The authors declare no competing financial interest.

Figures

Scheme 1
Scheme 1. Schematic Overview of Uni-pKa Framework
(A) Data preparation workflow. We implement a microstate enumerator to systematically build the protonation ensemble from a single structure. (B) Pretraining workflow. Our pretraining strategy combines 1 weakly supervised task, pKa-prediction, and 3 self-supervised pretraining tasks, masked atom prediction, masked charge prediction, and 3D position recovery, to make the most use of the chemical information in 3 million microstate structures. In the pKa-prediction task, we introduce a free energy-to-pKa (FE2pKa) module to establish the relationship between the model-predicted free energy and pKa. This module also enables us to predict pKa from free energies. (C) Finetuning workflow.
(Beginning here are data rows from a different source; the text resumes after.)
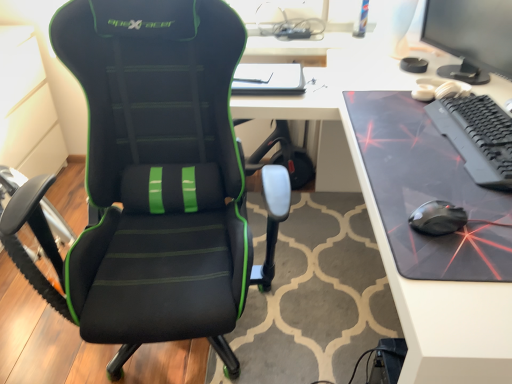 What are the coordinates of `vacant area that is situated to the right of black glossy mouse at right` in the screenshot? It's located at (486, 213). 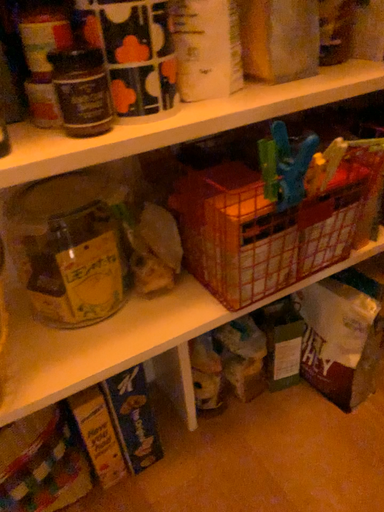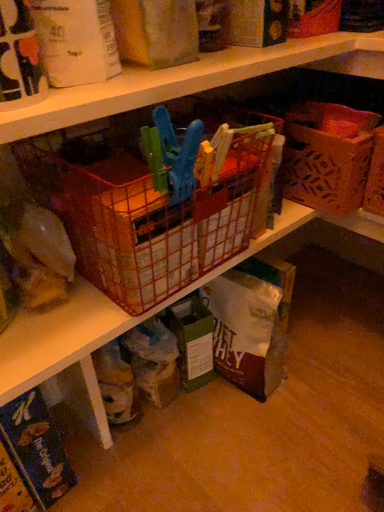 Question: How did the camera likely rotate when shooting the video?

Choices:
 (A) rotated right
 (B) rotated left

Answer: (A) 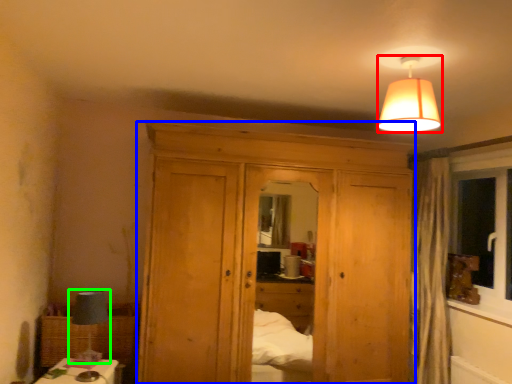 Question: Estimate the real-world distances between objects in this image. Which object is farther from lamp (highlighted by a red box), dresser (highlighted by a blue box) or table lamp (highlighted by a green box)?

Choices:
 (A) dresser
 (B) table lamp

Answer: (B) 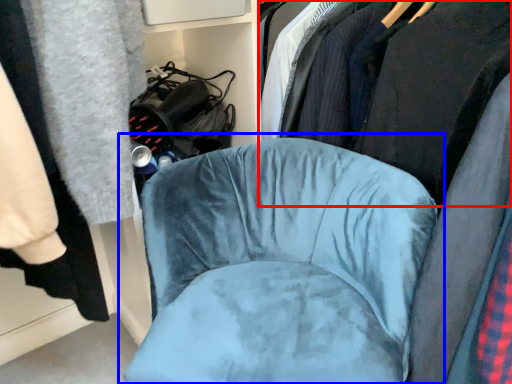 Question: Which point is closer to the camera, clothing (highlighted by a red box) or chair (highlighted by a blue box)?

Choices:
 (A) clothing
 (B) chair

Answer: (B) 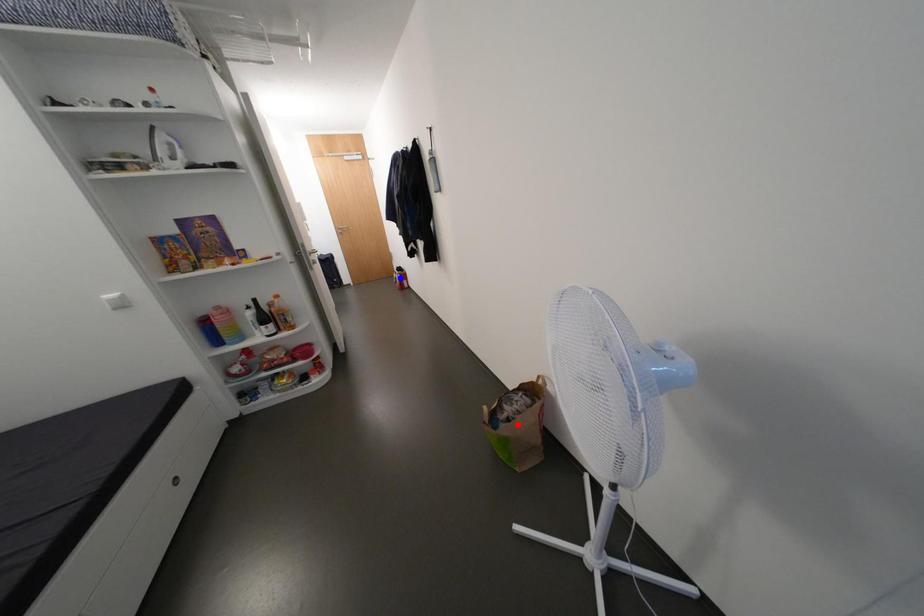 Question: In the image, two points are highlighted. Which point is nearer to the camera? Reply with the corresponding letter.

Choices:
 (A) blue point
 (B) red point

Answer: (B) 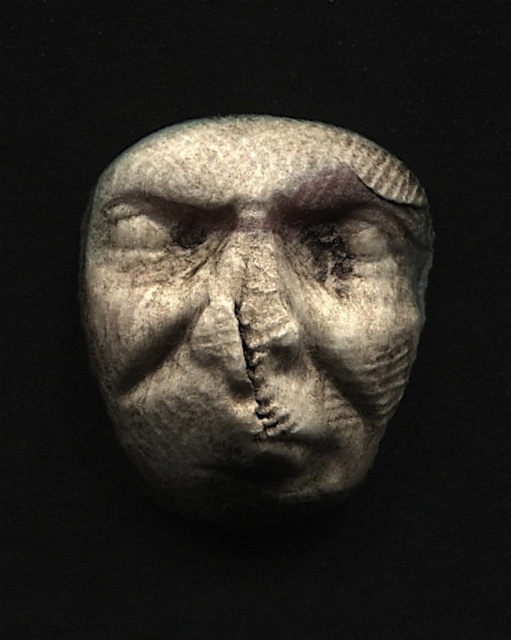 You are standing in a museum and want to take a photo of the gray stone face at center. The museum requires visitors to stay at least 5 feet away from all artifacts. Are you currently within the required distance?

The gray stone face at center is 4.24 feet away from the viewer, which is less than the required 5 feet. You need to move back to comply with the museum rules.

Looking at the carved stone artifact, which object is taller between the gray stone face at center and the gray stone forehead at center?

The gray stone face at center is taller than the gray stone forehead at center.

You are an archaeologist examining the carved stone artifact. You notice two parts of the face labeled as the gray stone face at center and the gray stone forehead at center. Which part has a larger size?

The gray stone face at center is bigger than the gray stone forehead at center. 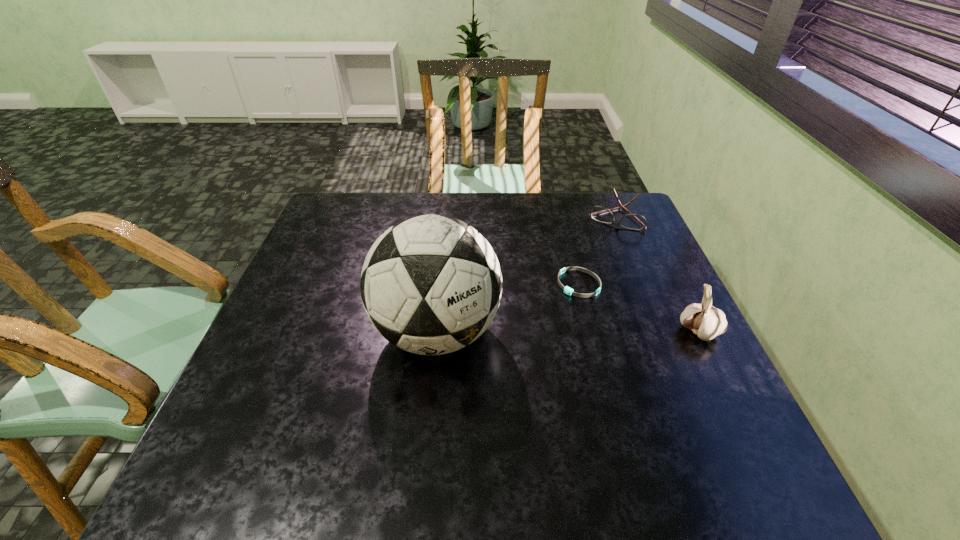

In this phase, we also employ the FE2pKa module, training the model using experimental pKa to enhance its capability for predicting pKa with high accuracy. (D) Inference workflow. After pretraining and finetuning, the well-trained Uni-pKa framework is equipped to handle three inference tasks, including macro-pKa prediction, micro-pKa prediction, and distribution fraction prediction.
Scheme 2
Scheme 2. Inference Stage of Uni-pKa
(A) Structures of microstates in the protonation ensemble of one reference molecule are reconstructed by the microstate generator. (B) The atom types, atomic charges, and geometry information of the microstates are fed into the Uni-Mol backbone, and the free energies are predicted for each microstate. (C) If the acid and base macrostates are specified by the user input, the macro-pKa-free-energy formula is used to transform the free energy prediction to macro-pKa prediction. If the microstates are further specified, the micro-pKa-free-energy formula is used as a special case of the macro-pKa prediction where there is only one microstate in both macrostates. (D) If pH is given by the user input, the distribution-free-energy formula is used to calculate the fraction of all the microstates in the protonation ensemble.
Figure 1
Figure 1
Uni-pKa’s concern for detailed acid–base equilibria. (A) Example of 2-hydroxybenzoic acid, where one of the dissociation is dominant. (B) Example of 2-((dimethylamino)methyl)phenol, where both reactions are dominant. (C) Uni-pKa results on SAMPL6 micro-pKa data sets involving tautomerism. (D) Thermodynamic cycle of the glycine. pKi is the dissociation equilibrium constant. The green and orange arrows indicate different protonation routes.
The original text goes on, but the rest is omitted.